EXERCISE REQUIREMENTS:
Task for the records below: count the lines that contain the word "Fromagerie" and give only that number.

RECORDED DATA:
= Beginning of Section =
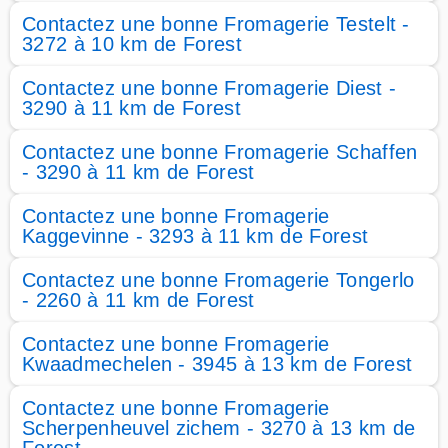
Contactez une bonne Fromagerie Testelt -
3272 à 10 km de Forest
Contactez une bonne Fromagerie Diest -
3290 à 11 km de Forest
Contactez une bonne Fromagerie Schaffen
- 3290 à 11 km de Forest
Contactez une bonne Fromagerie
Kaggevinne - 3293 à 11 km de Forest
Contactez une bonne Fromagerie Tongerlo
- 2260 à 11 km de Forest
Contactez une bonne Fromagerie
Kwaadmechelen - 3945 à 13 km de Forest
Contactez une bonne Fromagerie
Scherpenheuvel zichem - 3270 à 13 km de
= End of Section =
= Beginning of Section =
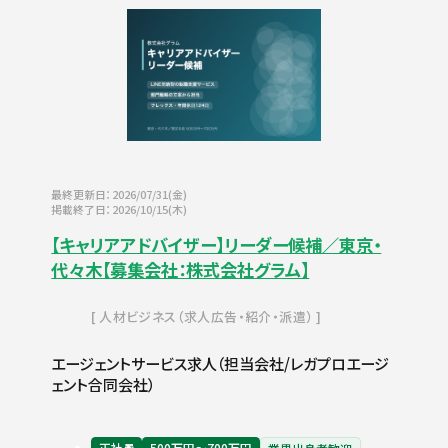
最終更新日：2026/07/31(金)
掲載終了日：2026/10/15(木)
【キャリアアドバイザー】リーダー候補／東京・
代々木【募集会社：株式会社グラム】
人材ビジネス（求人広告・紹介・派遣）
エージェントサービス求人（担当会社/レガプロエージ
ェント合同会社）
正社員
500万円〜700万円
= End of Section =
= Beginning of Section =
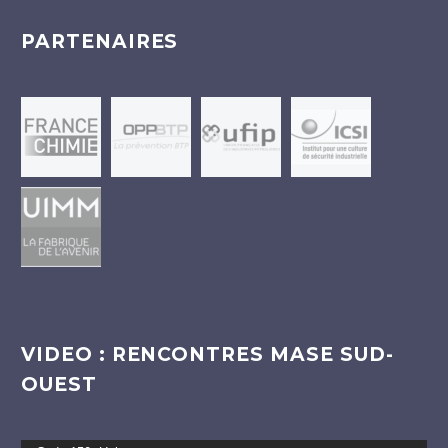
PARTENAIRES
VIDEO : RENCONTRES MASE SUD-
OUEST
= End of Section =
FINAL ANSWER:
7